Nuclear fusion might be the best medicine

EditorThe Engineer

Events in Japan have once again polarised the debate on nuclear power. While its proponents are aggressively reaffirming its role in averting a global energy crisis, there’s a fresh momentum to the arguments of its detractors.

However, as this issue’s big story looking at industrial applications of fusion reveals it’s not just our energy future that hangs in the balance; a post-Fukushima nuclear downturn could have a profound impact on the global healthcare sector.

The medical industry relies on nuclear fission for the production of radioactive isotopes - which are essential for a range of scanning techniques and cancer treatments. With the experimental reactors that produce these isotopes coming to the end of their lives and plans to prolong their lives or replace them suddenly not looking so straightforward, there are genuine fears that we’re heading for a worldwide shortage of nuclear medicine.

It’s an important reminder that sectors which superficially have little common ground often share critical links and proscribing activity in one sector can lead to damaging knock-on effects in another.

But where one technology falters, another spies an opportunity and, as our report explains, an impending radioisotope shortage could give nuclear fusion - the energy industry’s holy grail - a more immediate opportunity to prove its worth.

Indeed, nuclear medicine is just one application that could drive the development of fusion, its usefulness as a source of neutrons could also see it being used to clean up nuclear waste and even to trigger fission reactions in new, safe hybrid fusion-fission reactors.

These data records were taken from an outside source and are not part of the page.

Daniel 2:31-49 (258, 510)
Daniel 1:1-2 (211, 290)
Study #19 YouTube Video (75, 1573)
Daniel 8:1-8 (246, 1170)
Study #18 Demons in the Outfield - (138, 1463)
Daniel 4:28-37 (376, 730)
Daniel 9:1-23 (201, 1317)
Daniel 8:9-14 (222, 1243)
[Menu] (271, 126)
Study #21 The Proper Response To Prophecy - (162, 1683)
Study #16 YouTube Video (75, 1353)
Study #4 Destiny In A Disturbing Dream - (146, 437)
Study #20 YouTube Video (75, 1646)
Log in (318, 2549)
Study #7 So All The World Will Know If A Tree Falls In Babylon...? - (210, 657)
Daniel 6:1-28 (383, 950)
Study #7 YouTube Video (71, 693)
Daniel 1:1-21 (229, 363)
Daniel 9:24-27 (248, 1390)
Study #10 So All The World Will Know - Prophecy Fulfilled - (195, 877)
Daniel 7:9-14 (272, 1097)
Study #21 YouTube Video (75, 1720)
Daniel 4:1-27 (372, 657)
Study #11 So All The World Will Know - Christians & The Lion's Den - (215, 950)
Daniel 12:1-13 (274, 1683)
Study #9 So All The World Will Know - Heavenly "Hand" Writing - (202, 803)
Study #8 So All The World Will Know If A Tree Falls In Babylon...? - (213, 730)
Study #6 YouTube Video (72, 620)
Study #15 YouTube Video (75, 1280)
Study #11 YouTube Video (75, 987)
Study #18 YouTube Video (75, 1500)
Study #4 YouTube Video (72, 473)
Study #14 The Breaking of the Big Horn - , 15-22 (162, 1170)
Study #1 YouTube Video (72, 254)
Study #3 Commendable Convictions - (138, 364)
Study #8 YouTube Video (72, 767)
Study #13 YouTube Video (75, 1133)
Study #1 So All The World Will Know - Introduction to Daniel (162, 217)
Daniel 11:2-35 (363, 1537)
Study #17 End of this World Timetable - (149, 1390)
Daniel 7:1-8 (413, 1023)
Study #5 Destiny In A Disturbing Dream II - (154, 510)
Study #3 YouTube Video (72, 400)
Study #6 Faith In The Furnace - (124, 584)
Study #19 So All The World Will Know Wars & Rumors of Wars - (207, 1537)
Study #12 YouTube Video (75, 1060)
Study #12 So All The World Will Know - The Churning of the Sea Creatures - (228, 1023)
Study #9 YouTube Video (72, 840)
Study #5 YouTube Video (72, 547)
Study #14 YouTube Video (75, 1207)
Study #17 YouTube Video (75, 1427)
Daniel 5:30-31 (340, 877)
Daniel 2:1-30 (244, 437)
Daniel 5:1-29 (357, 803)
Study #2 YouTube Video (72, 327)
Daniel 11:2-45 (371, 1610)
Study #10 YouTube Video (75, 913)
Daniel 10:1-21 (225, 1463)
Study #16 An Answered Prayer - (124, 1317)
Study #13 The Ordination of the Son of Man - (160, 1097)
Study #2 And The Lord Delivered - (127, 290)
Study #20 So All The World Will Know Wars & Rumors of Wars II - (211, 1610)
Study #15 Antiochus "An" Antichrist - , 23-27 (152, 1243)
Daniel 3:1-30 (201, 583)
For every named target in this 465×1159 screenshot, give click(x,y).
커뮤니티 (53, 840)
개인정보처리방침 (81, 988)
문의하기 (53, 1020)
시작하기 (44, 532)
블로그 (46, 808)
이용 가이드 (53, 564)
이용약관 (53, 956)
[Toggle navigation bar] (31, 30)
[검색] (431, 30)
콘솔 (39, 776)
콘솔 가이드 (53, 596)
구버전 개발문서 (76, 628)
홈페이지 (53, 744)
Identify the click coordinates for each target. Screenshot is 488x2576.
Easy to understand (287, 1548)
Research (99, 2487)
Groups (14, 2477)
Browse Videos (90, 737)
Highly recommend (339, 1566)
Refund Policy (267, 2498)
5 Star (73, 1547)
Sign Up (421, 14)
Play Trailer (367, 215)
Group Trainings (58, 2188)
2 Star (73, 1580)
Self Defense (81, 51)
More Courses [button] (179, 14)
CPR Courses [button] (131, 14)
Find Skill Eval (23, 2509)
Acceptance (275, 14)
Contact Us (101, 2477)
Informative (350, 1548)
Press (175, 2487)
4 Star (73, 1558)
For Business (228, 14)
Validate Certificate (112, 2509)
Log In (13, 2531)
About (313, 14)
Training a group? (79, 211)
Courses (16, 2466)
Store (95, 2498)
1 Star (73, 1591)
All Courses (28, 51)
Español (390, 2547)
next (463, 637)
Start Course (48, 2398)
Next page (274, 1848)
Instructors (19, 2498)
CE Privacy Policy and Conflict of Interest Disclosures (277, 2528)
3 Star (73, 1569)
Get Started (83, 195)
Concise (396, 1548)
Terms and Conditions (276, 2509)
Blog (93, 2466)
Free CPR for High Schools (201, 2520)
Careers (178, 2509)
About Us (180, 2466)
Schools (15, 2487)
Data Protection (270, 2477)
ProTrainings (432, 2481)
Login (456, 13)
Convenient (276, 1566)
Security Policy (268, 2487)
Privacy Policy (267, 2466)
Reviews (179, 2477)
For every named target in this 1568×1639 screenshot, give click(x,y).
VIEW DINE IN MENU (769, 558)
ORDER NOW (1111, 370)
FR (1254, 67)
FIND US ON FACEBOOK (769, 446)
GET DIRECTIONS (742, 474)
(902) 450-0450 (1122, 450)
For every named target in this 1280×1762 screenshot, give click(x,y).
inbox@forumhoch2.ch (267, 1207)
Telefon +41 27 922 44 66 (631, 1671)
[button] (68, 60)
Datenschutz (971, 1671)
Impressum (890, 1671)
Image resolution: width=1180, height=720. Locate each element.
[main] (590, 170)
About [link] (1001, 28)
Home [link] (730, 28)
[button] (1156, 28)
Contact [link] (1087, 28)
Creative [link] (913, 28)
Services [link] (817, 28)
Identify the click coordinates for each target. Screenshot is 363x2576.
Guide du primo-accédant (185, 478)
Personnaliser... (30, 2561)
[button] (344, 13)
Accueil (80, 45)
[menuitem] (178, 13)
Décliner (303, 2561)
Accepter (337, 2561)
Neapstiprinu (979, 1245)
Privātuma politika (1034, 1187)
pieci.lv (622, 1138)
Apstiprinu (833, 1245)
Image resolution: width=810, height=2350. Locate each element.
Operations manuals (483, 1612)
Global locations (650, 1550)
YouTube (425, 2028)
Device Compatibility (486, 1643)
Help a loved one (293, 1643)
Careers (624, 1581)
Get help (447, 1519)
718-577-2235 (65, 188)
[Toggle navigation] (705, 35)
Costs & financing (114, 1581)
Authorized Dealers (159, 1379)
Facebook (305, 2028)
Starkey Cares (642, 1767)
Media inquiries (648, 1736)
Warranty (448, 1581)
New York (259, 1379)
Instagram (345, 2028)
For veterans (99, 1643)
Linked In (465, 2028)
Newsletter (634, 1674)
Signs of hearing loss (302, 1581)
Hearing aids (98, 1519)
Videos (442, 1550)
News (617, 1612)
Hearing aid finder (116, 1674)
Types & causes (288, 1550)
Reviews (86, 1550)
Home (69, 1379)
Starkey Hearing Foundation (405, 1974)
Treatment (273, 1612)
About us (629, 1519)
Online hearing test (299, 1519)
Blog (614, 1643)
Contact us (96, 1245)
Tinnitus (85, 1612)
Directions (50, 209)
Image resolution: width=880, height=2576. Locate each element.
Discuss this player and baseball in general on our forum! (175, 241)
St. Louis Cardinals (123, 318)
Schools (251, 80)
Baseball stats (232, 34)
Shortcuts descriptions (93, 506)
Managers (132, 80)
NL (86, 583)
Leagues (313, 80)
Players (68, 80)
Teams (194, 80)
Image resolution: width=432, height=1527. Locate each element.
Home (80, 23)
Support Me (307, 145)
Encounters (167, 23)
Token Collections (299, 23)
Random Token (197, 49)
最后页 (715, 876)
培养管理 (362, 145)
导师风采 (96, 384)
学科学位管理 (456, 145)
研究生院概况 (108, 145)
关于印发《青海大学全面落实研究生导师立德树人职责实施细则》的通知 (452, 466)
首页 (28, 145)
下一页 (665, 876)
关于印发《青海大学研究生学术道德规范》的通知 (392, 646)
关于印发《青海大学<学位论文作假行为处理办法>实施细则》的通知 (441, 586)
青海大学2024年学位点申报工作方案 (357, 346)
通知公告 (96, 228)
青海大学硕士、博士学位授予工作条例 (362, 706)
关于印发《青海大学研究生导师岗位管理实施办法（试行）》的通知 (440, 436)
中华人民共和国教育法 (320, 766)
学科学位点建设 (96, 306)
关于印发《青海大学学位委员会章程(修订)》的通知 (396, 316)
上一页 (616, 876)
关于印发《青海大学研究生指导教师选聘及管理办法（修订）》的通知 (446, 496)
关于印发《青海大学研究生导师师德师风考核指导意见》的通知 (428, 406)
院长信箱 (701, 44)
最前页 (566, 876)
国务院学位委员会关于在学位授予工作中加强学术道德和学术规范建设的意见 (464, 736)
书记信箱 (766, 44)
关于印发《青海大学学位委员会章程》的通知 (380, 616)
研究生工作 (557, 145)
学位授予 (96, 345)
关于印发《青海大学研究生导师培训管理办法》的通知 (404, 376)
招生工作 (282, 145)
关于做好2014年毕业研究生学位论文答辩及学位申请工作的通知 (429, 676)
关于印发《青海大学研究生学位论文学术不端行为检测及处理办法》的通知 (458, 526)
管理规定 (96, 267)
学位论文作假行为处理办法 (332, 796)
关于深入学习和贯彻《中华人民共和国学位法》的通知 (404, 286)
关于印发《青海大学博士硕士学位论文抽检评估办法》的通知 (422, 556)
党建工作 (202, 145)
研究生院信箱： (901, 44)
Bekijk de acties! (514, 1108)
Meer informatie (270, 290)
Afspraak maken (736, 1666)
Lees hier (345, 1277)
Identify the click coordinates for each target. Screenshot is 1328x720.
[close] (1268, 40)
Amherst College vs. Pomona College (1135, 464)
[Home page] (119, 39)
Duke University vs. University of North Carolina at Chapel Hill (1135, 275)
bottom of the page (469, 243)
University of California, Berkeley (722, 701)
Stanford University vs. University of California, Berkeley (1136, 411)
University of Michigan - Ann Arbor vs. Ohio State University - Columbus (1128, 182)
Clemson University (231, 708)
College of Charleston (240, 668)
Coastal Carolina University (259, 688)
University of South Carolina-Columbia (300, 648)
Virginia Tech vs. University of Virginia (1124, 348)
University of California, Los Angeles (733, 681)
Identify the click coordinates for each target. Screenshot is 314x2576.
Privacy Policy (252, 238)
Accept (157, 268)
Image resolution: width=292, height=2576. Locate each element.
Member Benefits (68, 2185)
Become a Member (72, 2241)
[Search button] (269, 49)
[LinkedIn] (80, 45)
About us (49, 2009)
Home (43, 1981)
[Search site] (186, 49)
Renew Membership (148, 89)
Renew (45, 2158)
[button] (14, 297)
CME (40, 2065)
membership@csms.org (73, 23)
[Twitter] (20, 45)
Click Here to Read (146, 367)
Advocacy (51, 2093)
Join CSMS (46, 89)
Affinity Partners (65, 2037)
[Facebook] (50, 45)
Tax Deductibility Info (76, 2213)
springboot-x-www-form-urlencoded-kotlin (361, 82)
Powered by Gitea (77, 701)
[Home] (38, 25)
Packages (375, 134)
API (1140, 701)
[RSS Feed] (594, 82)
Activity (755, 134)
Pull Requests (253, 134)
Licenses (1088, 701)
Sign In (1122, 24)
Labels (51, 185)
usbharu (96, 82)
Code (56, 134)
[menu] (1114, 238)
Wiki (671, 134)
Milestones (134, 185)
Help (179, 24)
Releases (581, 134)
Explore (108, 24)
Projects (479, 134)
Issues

It feels like this could one day be an important part of the back story in the development of fusion power. Despite its considerable promise, the commercial case for fusion is far from certain and in an economic climate where investment is increasingly limited to dead-certs its progress has been stuttering at best. But by providing genuine solutions to pressing short-term problems its credibility will be improved, funding should be more forthcoming and, perhaps most importantly, engineers will continue to advance the technology to the point where it can be used for commercial energy generation.

There are some intriguing parallels in our report on ocean thermal energy conversion (OTEC), which looks at the development of technology that can harvest solar energy from tropical oceans. Rather like fusion, it’s been demonstrated on a small scale but to become economical needs to be scaled up.

But its development could well be advanced by an unlikely ally, the US defence industry - which believes the technology could be used to power large sea bases such as Pearl Harbor. Yet another reminder that the route to commercialisation is often unpredictable, occasionally unexpected and rarely straightforward.